ASSIGNED TASK ::
Could you repeat word for word only the lines from the one containing "los derechos de los trabajadores que tanto a" to the last line of the data below?

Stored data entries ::
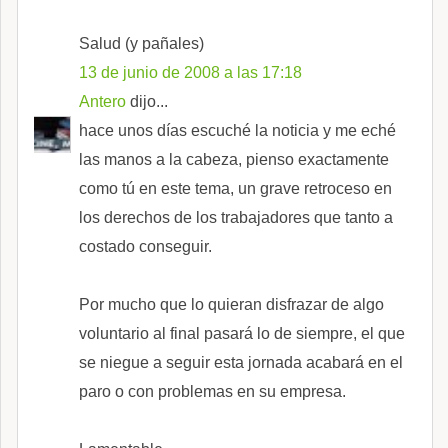
Salud (y pañales)
13 de junio de 2008 a las 17:18
Antero
dijo...
hace unos días escuché la noticia y me eché
las manos a la cabeza, pienso exactamente
como tú en este tema, un grave retroceso en
los derechos de los trabajadores que tanto a
costado conseguir.
Por mucho que lo quieran disfrazar de algo
voluntario al final pasará lo de siempre, el que
se niegue a seguir esta jornada acabará en el
paro o con problemas en su empresa.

OUTPUT FOR THIS EXERCISE ::
los derechos de los trabajadores que tanto a
costado conseguir.
Por mucho que lo quieran disfrazar de algo
voluntario al final pasará lo de siempre, el que
se niegue a seguir esta jornada acabará en el
paro o con problemas en su empresa.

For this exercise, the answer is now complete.